Italian politician (born 1963)

Isabella Bertolini (born 21 July 1963) is an Italian politician.

==Biography==
She started her political activity in the youth organization of the Italian Liberal Party.

Bertolini ran with Forza Italia in the 1994 general election in the "Modena - Sassuolo" constituency, but, with 29% of the vote, she was defeated by the candidate of the Progressives Franco Danieli. Also in 1994 she was appointed by Silvio Berlusconi as Provincial Coordinator for Modena of Forza Italia, then confirmed at the 1997 provincial congress.

In 1994–1999 and 1999–2004 she was a municipal councilor in Modena.
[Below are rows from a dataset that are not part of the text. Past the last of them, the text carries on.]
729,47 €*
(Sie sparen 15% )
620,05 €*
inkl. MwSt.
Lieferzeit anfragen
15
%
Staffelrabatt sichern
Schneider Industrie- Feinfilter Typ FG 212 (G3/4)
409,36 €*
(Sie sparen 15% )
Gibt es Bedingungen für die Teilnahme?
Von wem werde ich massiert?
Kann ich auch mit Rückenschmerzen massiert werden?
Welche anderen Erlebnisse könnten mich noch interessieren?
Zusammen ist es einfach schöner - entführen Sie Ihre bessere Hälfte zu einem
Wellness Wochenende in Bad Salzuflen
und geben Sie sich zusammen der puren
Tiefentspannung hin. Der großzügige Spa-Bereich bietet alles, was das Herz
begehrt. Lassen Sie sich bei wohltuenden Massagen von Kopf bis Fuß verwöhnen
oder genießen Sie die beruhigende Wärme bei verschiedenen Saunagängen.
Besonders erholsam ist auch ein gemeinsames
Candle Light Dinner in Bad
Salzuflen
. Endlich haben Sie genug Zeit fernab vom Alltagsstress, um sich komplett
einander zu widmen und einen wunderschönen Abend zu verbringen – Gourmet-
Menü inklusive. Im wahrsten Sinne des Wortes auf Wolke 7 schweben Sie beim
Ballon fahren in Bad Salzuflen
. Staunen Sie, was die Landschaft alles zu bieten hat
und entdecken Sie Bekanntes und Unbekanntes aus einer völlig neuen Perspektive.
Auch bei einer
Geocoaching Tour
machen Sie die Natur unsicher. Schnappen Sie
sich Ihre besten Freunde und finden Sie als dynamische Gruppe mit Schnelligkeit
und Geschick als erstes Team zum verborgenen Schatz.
Furthermore, in 1995 she was elected to the Legislative Assembly of Emilia-Romagna, then reconfirmed in 2000 with 8,870 preferences; she also served as the group leader of Forza Italia in the regional council.

In 2000 she began the Regional Coordinator of Forza Italia in Emilia-Romagna.
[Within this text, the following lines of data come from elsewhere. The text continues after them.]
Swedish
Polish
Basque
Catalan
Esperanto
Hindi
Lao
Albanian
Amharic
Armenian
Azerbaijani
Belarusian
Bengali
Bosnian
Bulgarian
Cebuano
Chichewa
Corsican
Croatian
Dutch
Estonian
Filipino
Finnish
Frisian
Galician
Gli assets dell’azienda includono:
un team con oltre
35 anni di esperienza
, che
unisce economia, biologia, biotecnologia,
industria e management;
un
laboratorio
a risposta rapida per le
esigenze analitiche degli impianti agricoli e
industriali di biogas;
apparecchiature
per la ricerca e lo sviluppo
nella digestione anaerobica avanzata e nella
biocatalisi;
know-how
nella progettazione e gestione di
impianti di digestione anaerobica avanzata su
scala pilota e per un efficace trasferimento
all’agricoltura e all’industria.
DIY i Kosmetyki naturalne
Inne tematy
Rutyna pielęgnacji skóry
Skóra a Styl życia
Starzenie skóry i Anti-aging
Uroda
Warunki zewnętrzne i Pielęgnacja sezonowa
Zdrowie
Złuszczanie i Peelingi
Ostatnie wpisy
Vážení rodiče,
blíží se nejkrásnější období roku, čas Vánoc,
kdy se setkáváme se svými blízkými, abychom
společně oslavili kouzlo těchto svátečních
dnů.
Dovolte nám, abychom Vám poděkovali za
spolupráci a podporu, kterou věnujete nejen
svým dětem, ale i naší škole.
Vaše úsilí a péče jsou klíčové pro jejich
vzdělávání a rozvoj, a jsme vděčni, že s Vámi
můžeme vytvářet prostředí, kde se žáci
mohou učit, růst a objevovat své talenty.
She was elected to the Chamber of Deputies following the 2001 general election, then re-confirmed in the 2006 and 2008 general election.

On 22 November 2012 she announced her resignation from The People of Freedom together with other four deputies (Gaetano Pecorella, Roberto Tortoli, Franco Stradella and Giorgio Stracquadanio) and founded Free Italy (Italia Libera), a new political party that looked to Future Italy, the new political formation led by Luca Cordero di Montezemolo and Andrea Riccardi, with the aim to continue the political experience of the Monti Cabinet. However, in 2013 you renounced a candidacy on the Monti list due to too many ambiguities and indecisions about the matter of a future alliance with the centre-left coalition.

In 2019 Bertolini announced her candidacy in the 2020 regional election in Emilia-Romagna among the ranks of the League; with 2,211 preferences, she was not elected to the regional council.